Visual C++ function call explicit / implicit parameter count

Question

// Function prototype with default parameters
void func(int p1, int p2 = 0, int p3 = 0);

// Function body
void func(int p1, int p2, int p3)
{
    printf("The # of explicit parameters is %d\n", ??);
    printf("The # of implicit parameters is %d\n", ??);
}

// Use in code
int main(int argc, char* argv[])
{
    func(0);        // Should print 1 explicit, 2 implicit
    func(0, 0);     // Should print 2 explicit, 1 implicit
    func(0, 0, 0);  // Should print 3 explicit, 0 implicit

    return 0;
}

In the above example, how can I get the actual number of parameters passed in explicitly? And the number of parameters passed in implicitly?

Answer 1

As @Igor pointed out in a comment, it is not possible to detect if a parameter is default or actually passed.

One of possible ways to emulate it is to switch from default parameters to overload.

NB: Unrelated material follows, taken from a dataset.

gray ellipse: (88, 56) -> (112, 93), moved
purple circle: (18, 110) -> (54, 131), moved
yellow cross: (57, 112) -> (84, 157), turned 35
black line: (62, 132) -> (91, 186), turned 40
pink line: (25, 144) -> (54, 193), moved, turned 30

Another is to make the default value distinct from explicit value. It can be done with std::optional if you wouldn't pass empty optional explcitly:

#include <stdio.h>
#include <optional>

void func(std::optional<int> p1 = std::nullopt, std::optional<int> p2 = std::nullopt, std::optional<int> p3 = std::nullopt);

// Function body
void func(std::optional<int> p1, std::optional<int> p2, std::optional<int> p3)
{
    printf("The # of explicit parameters is %d\n", p1.has_value() + p2.has_value() + p3.has_value());
    printf("The # of implicit parameters is %d\n", !p1.has_value() + !p2.has_value() + !p3.has_value());
}

// Use in code
int main(int argc, char* argv[])
{
    func(0);        // Should print 1 explicit, 2 implicit
    func(0, 0);     // Should print 2 explicit, 1 implicit
    func(0, 0, 0);  // Should print 3 explicit, 0 implicit

    return 0;
}

Also it can be emulated with variadic template parameters.